Boxes with naloxone to be installed around Providence
A new tool is coming to Providence to fight opioid overdoses. The NaloxBox is designed to give bystanders easy access to the opioid overdose antidote naloxone. Like a defibrillator box, the NaloxBox puts lifesaving intervention in the hands of a layperson. Geoff Capraro is an emergency...
A new tool is coming to Providence to fight opioid overdoses. The NaloxBox is designed to give bystanders easy access to the opioid overdose antidote naloxone. Like a defibrillator box, the NaloxBox puts lifesaving intervention in the hands of a layperson.
Geoff Capraro is an emergency room doctor and assistant professor in emergency medicine at Brown University’s Alpert Medical School.

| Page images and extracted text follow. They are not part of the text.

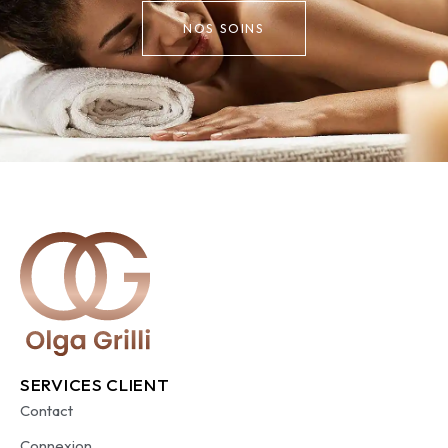
NOS SOINS
SERVICES CLIENT
Contact
Connexion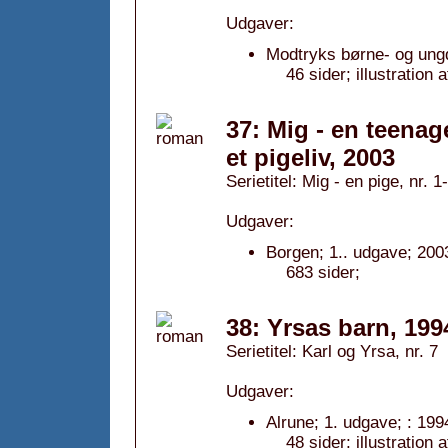
Udgaver:
Modtryks børne- og ungd
46 sider; illustration
37: Mig - en teenag
et pigeliv, 2003
Serietitel: Mig - en pige, nr. 1
Udgaver:
Borgen; 1.. udgave; 2003
683 sider;
38: Yrsas barn, 199
Serietitel: Karl og Yrsa, nr. 7
Udgaver:
Alrune; 1. udgave; : 199
48 sider; illustration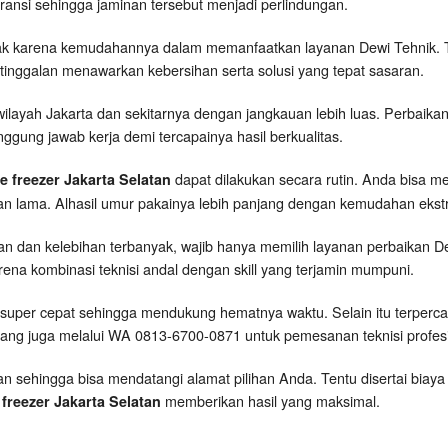
aransi sehingga jaminan tersebut menjadi perlindungan.
 karena kemudahannya dalam memanfaatkan layanan Dewi Tehnik. Tim
etinggalan menawarkan kebersihan serta solusi yang tepat sasaran.
ilayah Jakarta dan sekitarnya dengan jangkauan lebih luas. Perbaikan 
nggung jawab kerja demi tercapainya hasil berkualitas.
dapat dilakukan secara rutin. Anda bisa m
e freezer Jakarta Selatan
han lama. Alhasil umur pakainya lebih panjang dengan kemudahan ekst
dan kelebihan terbanyak, wajib hanya memilih layanan perbaikan Dew
ena kombinasi teknisi andal dengan skill yang terjamin mumpuni.
super cepat sehingga mendukung hematnya waktu. Selain itu terperca
rang juga melalui WA 0813-6700-0871 untuk pemesanan teknisi profesi
n sehingga bisa mendatangi alamat pilihan Anda. Tentu disertai biaya 
memberikan hasil yang maksimal.
 freezer Jakarta Selatan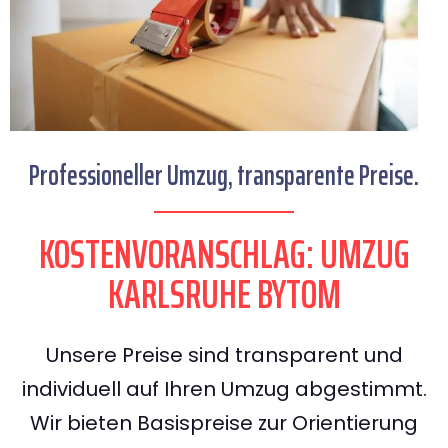
Professioneller Umzug, transparente Preise.
KOSTENVORANSCHLAG: UMZUG
KARLSRUHE BYTOM
Unsere Preise sind transparent und
individuell auf Ihren Umzug abgestimmt.
Wir bieten Basispreise zur Orientierung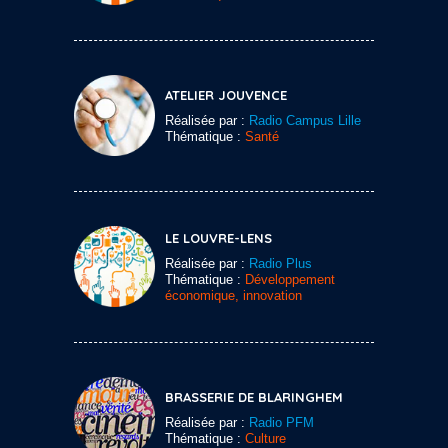
ATELIER JOUVENCE
Réalisée par :
Radio Campus Lille
Thématique :
Santé
LE LOUVRE-LENS
Réalisée par :
Radio Plus
Thématique :
Développement
économique, innovation
BRASSERIE DE BLARINGHEM
Réalisée par :
Radio PFM
Thématique :
Culture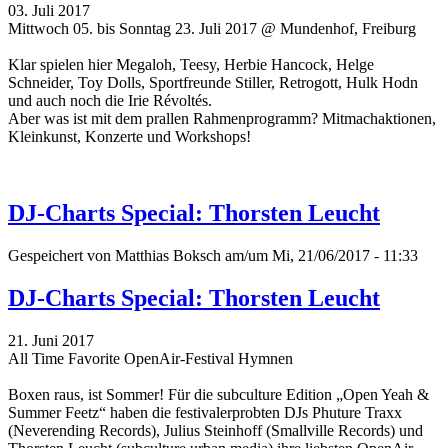
03. Juli 2017
Mittwoch 05. bis Sonntag 23. Juli 2017 @ Mundenhof, Freiburg
Klar spielen hier Megaloh, Teesy, Herbie Hancock, Helge
Schneider, Toy Dolls, Sportfreunde Stiller, Retrogott, Hulk Hodn
und auch noch die Irie Révoltés.
Aber was ist mit dem prallen Rahmenprogramm? Mitmachaktionen,
Kleinkunst, Konzerte und Workshops!
DJ-Charts Special: Thorsten Leucht
Gespeichert von
Matthias Boksch
am/um Mi, 21/06/2017 - 11:33
DJ-Charts Special: Thorsten Leucht
21. Juni 2017
All Time Favorite OpenAir-Festival Hymnen
Boxen raus, ist Sommer! Für die subculture Edition „Open Yeah &
Summer Feetz“
haben die festivalerprobten DJs Phuture Traxx
(Neverending Records), Julius Steinhoff (Smallville Records) und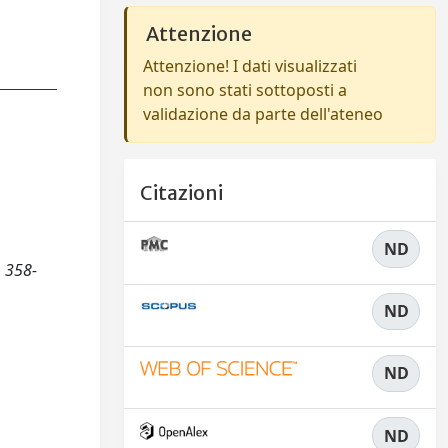
Attenzione
Attenzione! I dati visualizzati
non sono stati sottoposti a
validazione da parte dell'ateneo
Citazioni
ND
, 358-
ND
ND
ND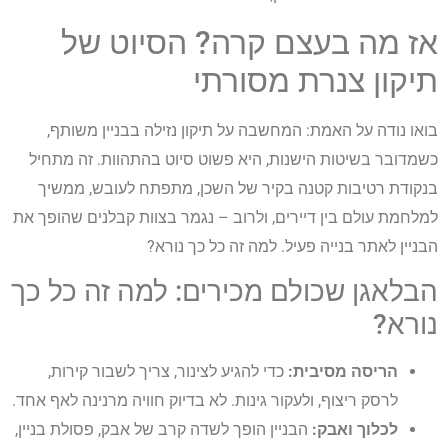
אז מה בעצם קרה? הסיוט של
תיקון צנרת מסורתי
בואו נודה על האמת: המחשבה על תיקון נזילה בבניין משותף,
כשמדובר בשיטות הישנות, היא פשוט סיוט בהתהוות. זה מתחיל
בנקודת רטיבות קטנה בקיר של השכן, מתפתח לעובש, ממשיך
למלחמת עולם בין דיירים, ולרוב – נגמר בצוות קבלנים שהופך את
הבניין לאתר בנייה פעיל. למה זה כל כך נורא?
הבלאגן שכולם מכירים: למה זה כל כך
נורא?
הריסה מסיבית:
כדי להגיע לצינור, צריך לשבור קירות,
לרסק ריצוף, ולעקור גינות. לא בדיוק חוויה מרנינה לאף אחד.
לכלוך ואבק:
הבניין הופך לשדה קרב של אבק, פסולת בניין,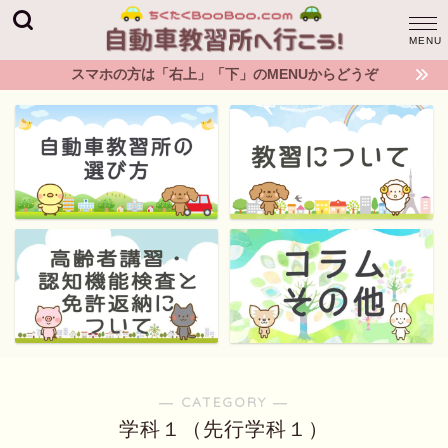
スマホの方は「右上」「下」のMENUからどうぞ
― CATEGORY ―
学科１（先行学科１）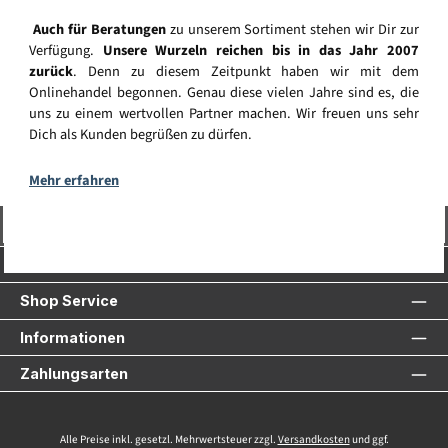
Auch für Beratungen
zu unserem Sortiment stehen wir Dir zur
Verfügung.
Unsere Wurzeln reichen bis in das Jahr 2007
zurück
. Denn zu diesem Zeitpunkt haben wir mit dem
Onlinehandel begonnen. Genau diese vielen Jahre sind es, die
uns zu einem wertvollen Partner machen. Wir freuen uns sehr
Dich als Kunden begrüßen zu dürfen.
Mehr erfahren
Vertrag widerrufen
Service-Hotline
Shop Service
Informationen
Zahlungsarten
Alle Preise inkl. gesetzl. Mehrwertsteuer zzgl.
Versandkosten
und ggf.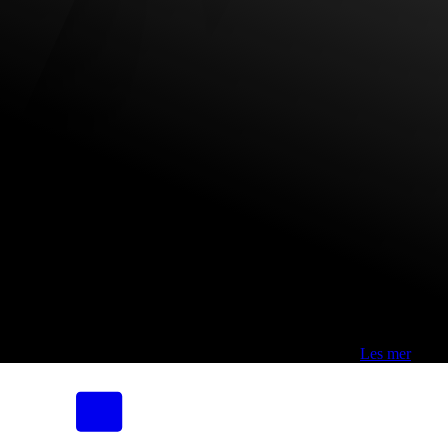
Fri frakt over 800,-* | Klikk&hent 1 time | Retur i butikk
-
Les mer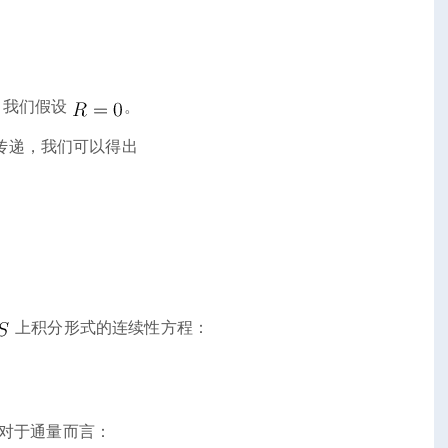
，我们假设
。
传递，我们可以得出
上积分形式的连续性方程：
对于通量而言：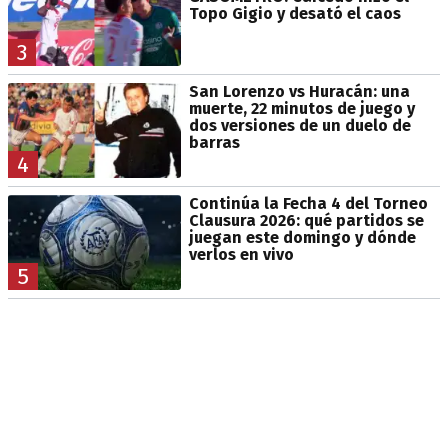
Topo Gigio y desató el caos
3
San Lorenzo vs Huracán: una
muerte, 22 minutos de juego y
dos versiones de un duelo de
barras
4
Continúa la Fecha 4 del Torneo
Clausura 2026: qué partidos se
juegan este domingo y dónde
verlos en vivo
5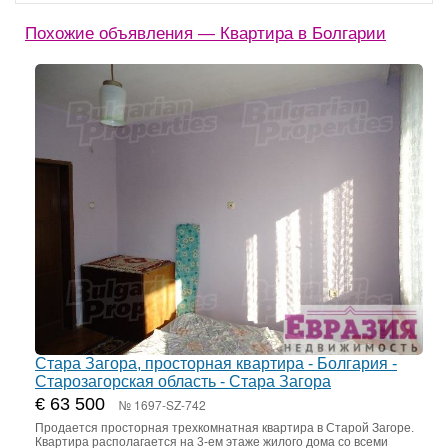
Похожие объявления — Квартира в Болгарии
Стара Загора, просторная квартира - Болгария -
Старозагорская область - Стара Загора
€ 63 500
№ 1697-SZ-742
Продается просторная трехкомнатная квартира в Старой Загоре.
Квартира располагается на 3-ем этаже жилого дома со всеми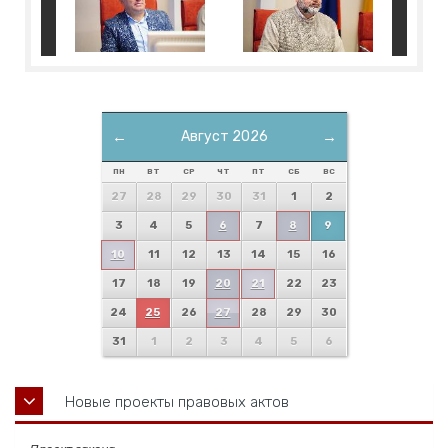
←
Август 2026
→
ПН
ВТ
СР
ЧТ
ПТ
СБ
ВС
27
28
29
30
31
1
2
3
4
5
6
7
8
9
10
11
12
13
14
15
16
17
18
19
20
21
22
23
24
25
26
27
28
29
30
31
1
2
3
4
5
6
Новые проекты правовых актов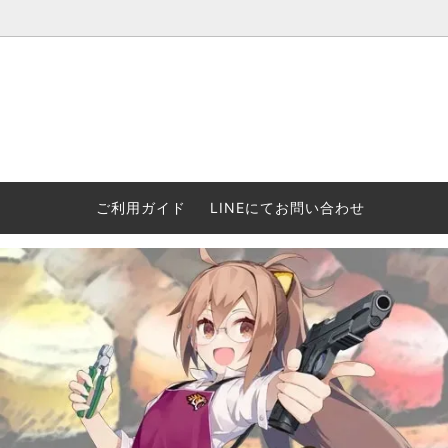
ウォーハンマー(40k/AoS)、ボードゲーム、シタデルカラーの正規
ころからインディーズまで何でも揃います！ 和歌山に実店舗あり。ゲ
セットも充実。
プラコロ
再入荷
当店の商品について
Halo: F
車買い
業務販
ウォーハンマー NECROMUNDA[ネクロ
2/14発売予約
Paypal決済/銀行振り込みについて
ウォーハ
WARH
エアソ
ご利用ガイド
LINEにてお問い合わせ
ムンダ]
Horus 
て
ウォーハンマー アンダーワールド
予約品に関しての注意事項
ウォー
アシェ
Space Marine 2特集
GWS
コンバ
週刊ウ
ウォーハンマー・クエスト
コンバットパトロール/スピアヘッド
ウォーハ
バトルフ
earth™)
AOS各勢力永久呪文(エンドレススペル)
ウォーハ
GWS製ウォーハンマー関連グッツ(書籍
週刊ウ
FLOST製アイテム
MtOテ
など)
週刊ウォーハンマー
DSPIAE
ガンダムアッセンブル関連品
ボード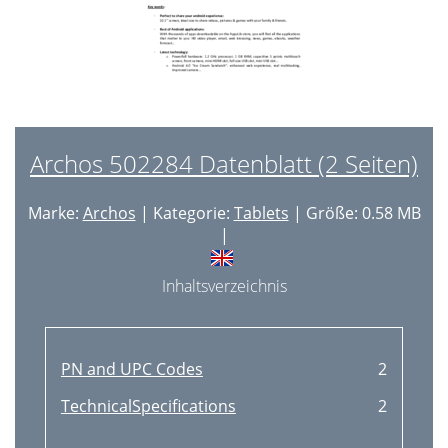
Archos 502284 Datenblatt (2 Seiten)
Marke:
Archos
| Kategorie:
Tablets
| Größe: 0.58 MB
|
Inhaltsverzeichnis
PN and UPC Codes
2
TechnicalSpecifications
2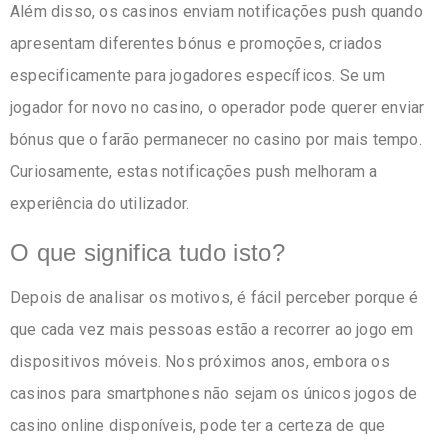
Além disso, os casinos enviam notificações push quando
apresentam diferentes bónus e promoções, criados
especificamente para jogadores específicos. Se um
jogador for novo no casino, o operador pode querer enviar
bónus que o farão permanecer no casino por mais tempo.
Curiosamente, estas notificações push melhoram a
experiência do utilizador.
O que significa tudo isto?
Depois de analisar os motivos, é fácil perceber porque é
que cada vez mais pessoas estão a recorrer ao jogo em
dispositivos móveis. Nos próximos anos, embora os
casinos para smartphones não sejam os únicos jogos de
casino online disponíveis, pode ter a certeza de que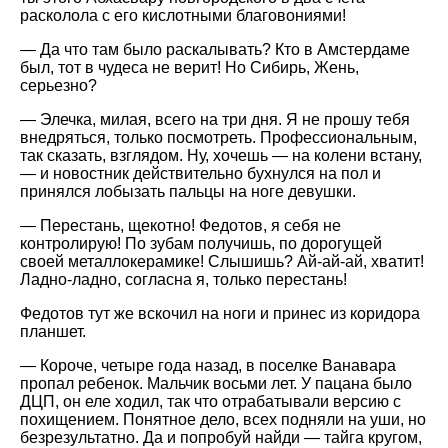
расколола с его кислотными благовониями!
— Да что там было раскалывать? Кто в Амстердаме
был, тот в чудеса не верит! Но Сибирь, Жень,
серьезно?
— Элечка, милая, всего на три дня. Я не прошу тебя
внедряться, только посмотреть. Профессиональным,
так сказать, взглядом. Ну, хочешь — на колени встану,
— и новостник действительно бухнулся на пол и
принялся лобызать пальцы на ноге девушки.
— Перестань, щекотно! Федотов, я себя не
контролирую! По зубам получишь, по дорогущей
своей металлокерамике! Слышишь? Ай-ай-ай, хватит!
Ладно-ладно, согласна я, только перестань!
Федотов тут же вскочил на ноги и принес из коридора
планшет.
— Короче, четыре года назад, в поселке Ванавара
пропал ребенок. Мальчик восьми лет. У пацана было
ДЦП, он еле ходил, так что отрабатывали версию с
похищением. Понятное дело, всех подняли на уши, но
безрезультатно. Да и попробуй найди — тайга кругом,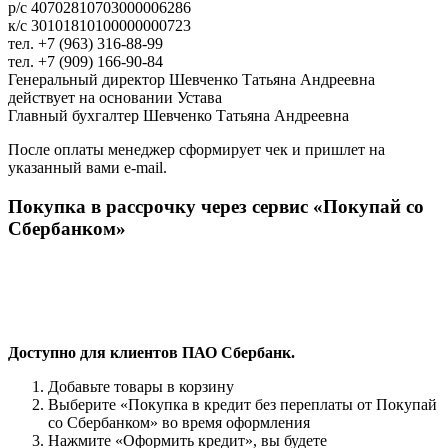
р/с 40702810703000006286
к/с 30101810100000000723
тел. +7 (963) 316-88-99
тел. +7 (909) 166-90-84
Генеральный директор Шевченко Татьяна Андреевна
действует на основании Устава
Главный бухгалтер Шевченко Татьяна Андреевна
После оплаты менеджер сформирует чек и пришлет на
указанный вами e-mail.
Покупка в рассрочку через сервис «Покупай со
Сбербанком»
Доступно для клиентов ПАО Сбербанк.
Добавьте товары в корзину
Выберите «Покупка в кредит без переплаты от Покупай
со Сбербанком» во время оформления
Нажмите «Оформить кредит», вы будете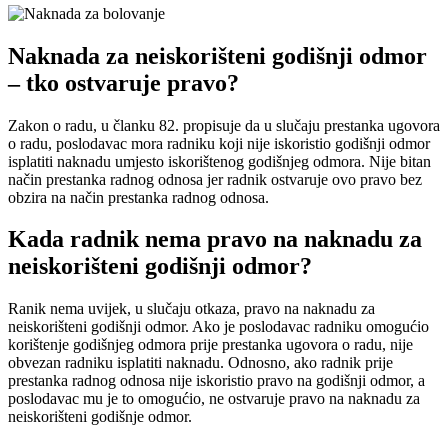
Naknada za neiskorišteni godišnji odmor
– tko ostvaruje pravo?
Zakon o radu, u članku 82. propisuje da u slučaju prestanka ugovora
o radu, poslodavac mora radniku koji nije iskoristio godišnji odmor
isplatiti naknadu umjesto iskorištenog godišnjeg odmora. Nije bitan
način prestanka radnog odnosa jer radnik ostvaruje ovo pravo bez
obzira na način prestanka radnog odnosa.
Kada radnik nema pravo na naknadu za
neiskorišteni godišnji odmor?
Ranik nema uvijek, u slučaju otkaza, pravo na naknadu za
neiskorišteni godišnji odmor. Ako je poslodavac radniku omogućio
korištenje godišnjeg odmora prije prestanka ugovora o radu, nije
obvezan radniku isplatiti naknadu. Odnosno, ako radnik prije
prestanka radnog odnosa nije iskoristio pravo na godišnji odmor, a
poslodavac mu je to omogućio, ne ostvaruje pravo na naknadu za
neiskorišteni godišnje odmor.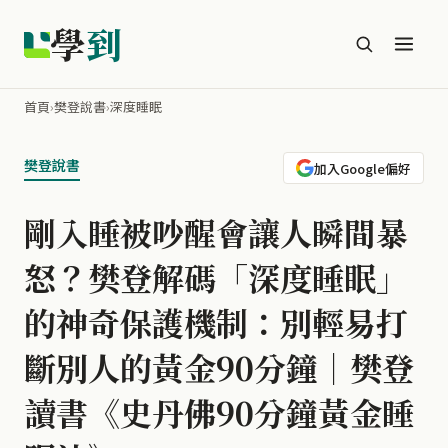
學
到
首頁
›
樊登說書
›
深度睡眠
樊登說書
加入Google偏好
剛入睡被吵醒會讓人瞬間暴
怒？樊登解碼「深度睡眠」
的神奇保護機制：別輕易打
斷別人的黃金90分鐘｜樊登
讀書《史丹佛90分鐘黃金睡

He designed and built the boxes with a team from the Rhode Island School of Design led by Claudia Rebola, an associate professor of industrial design. Capraro said that opioid overdose patients are very frequent at Rhode Island Hospital, and the NaloxBox could help these people before the ambulance even arrives.
“Critical action frequently happens before people even get to the emergency department,” Capraro said. “If we think about increasing the capacity for bystander rescue, then people will have better outcomes because we’ll have a prehospital system where people have the tools they need to help out. That was really the driver of this project.”
The state Department of Health funded the first 48 NaloxBoxes. They are set to be installed around several social services organizations in Providence, and the first six boxes were installed at Amos House last week. Capraro said that the Naloxboxes are being placed at these organizations so that high risk populations have publicly accessible naloxone, but noted that the opioid epidemic affects nearly all populations.
“Our best outcome would be if the box is never used,” Capraro said, as he and Rebola built NaloxBoxes one afternoon. “But for any family, if one person was saved from this, it would be worth everything we’ve done.”